Plaintiffs first argue that the RIF was unnecessary and pretextual because Mo-Tech hired five new employees after October 2007 and its sales grew by over eighteen percent from 2006 to 2008. (Kaster Aff. Exs. 7-9; Tom Pickar Dep. 51-52; Nielsen Aff. ¶ 27.) Plaintiffs' arguments, however, amount to an attack on Mo-Tech's business and personnel decisions. It is well-established that the court does not "sit as a `super-personnel' department to second guess the wisdom of a business's personnel decisions." Evers v. Alliant Techsystems, Inc., 241 F.3d 948, 957 (8th Cir. 2001). Furthermore, "when a company exercises its business judgment in deciding to reduce its work force, `it need not provide evidence of financial distress to make it a "legitimate" RIF.'" Regel v. K- Mart Corp., 190 F.3d 876, 880 (8th Cir. 1999) (quoting Hardin v. Hussmann Corp., 45 F.3d 262, 265 (8th Cir. 1995)). Therefore, these arguments do not establish pretext.

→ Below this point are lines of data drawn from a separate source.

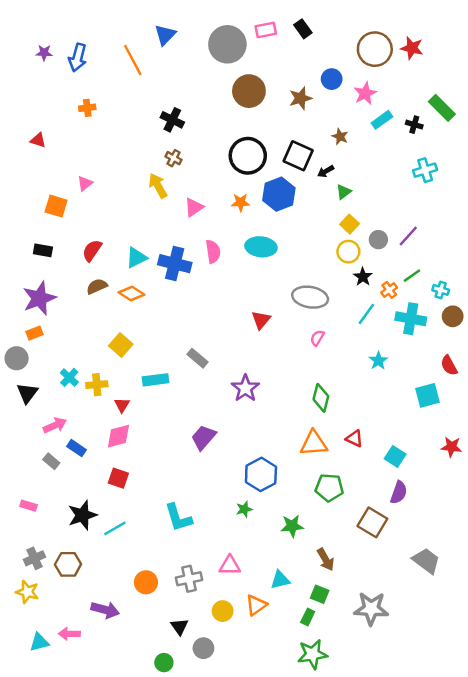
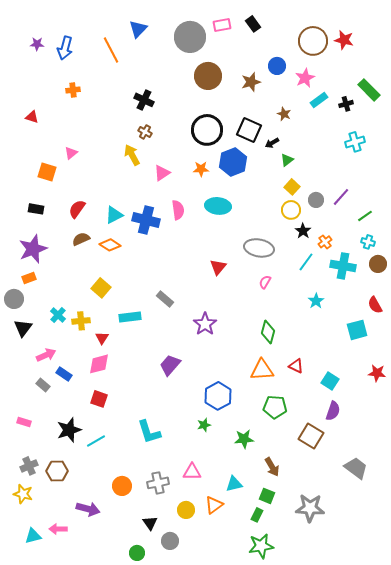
black cross: (414, 125) -> (346, 104), turned -32
green line: (412, 276) -> (365, 216), moved

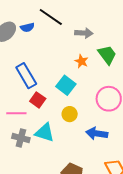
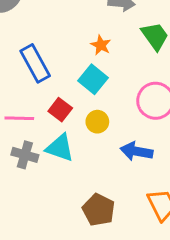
orange star: (81, 61) -> (101, 45), moved
red square: (38, 100) -> (60, 110), moved

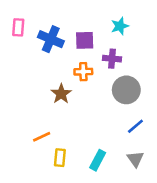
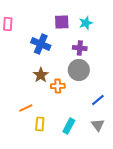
blue cross: (51, 39) -> (41, 44), moved
purple square: (85, 40) -> (62, 22), moved
orange cross: (83, 72) -> (58, 86), moved
gray circle: (126, 90) -> (79, 70), moved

Plaintiffs next argue that Mo-Tech's justification for including them in the RIF is pretextual because, prior to their termination, Mo-Tech attributed little importance to CNC skills. For instance, plaintiffs claim that Mo-Tech made no effort to train them on CNC machines and never informed them that CNC skills were necessary to keep their jobs. (Tom Pickar Dep. 62-63.) Furthermore, despite plaintiffs' alleged lack of competency in CNC mold making, Mo-Tech consistently gave them high marks on their performance evaluations and ranked them as "Class A" mold makers. (Kaster Aff. Exs. 3-6.)
It is not unlawful, however, "for an employer to make `employment decisions based upon poor job performance, erroneous evaluations, personal conflicts between employees, or even unsound business practices,' as long as these decisions are not the result of discrimination based on an employee's membership in a protected class." Evers, 241 F.3d at 959 (quoting Hill v. St. Louis Univ., 123 F.3d 1114, 1120 (8th Cir. 2007)); see also Bashara v. Black Hills Corp., 26 F.3d 820, 825 (8th Cir. 1994) (absence of objective criteria not probative of discriminatory animus in RIF). Moreover, plaintiffs cannot merely discredit Mo-Tech's proffered reason for its decision. See Hutson v. McDonnell Douglas Corp., 63 F.3d 771, 777 (8th Cir. 1995) (citations omitted). Rather, plaintiffs must also produce evidence indicating that discrimination was the true reason for Mo-Tech's actions. Id. Here, plaintiffs have offered no affirmative evidence establishing that Mo-Tech's ranking process or termination decision was based on employee age. See Evers, 241 F.3d at 959 (requiring affirmative evidence that adverse employment decision was based on age); Walton v. McDonnell Douglas Corp., 167 F.3d 423, 428 (8th Cir. 1999) (plaintiff "must present affirmative evidence [of age discrimination,] not simply contend that a jury might disbelieve [defendant's] evidence."). Accordingly, plaintiffs cannot establish pretext, and the court determines that summary judgment is warranted on plaintiffs' claims.
CONCLUSION
Accordingly, based on the above, IT IS HEREBY ORDERED that defendant's motion for summary judgment [Doc. No. 21] is granted.
LET JUDGMENT BE ENTERED ACCORDINGLY.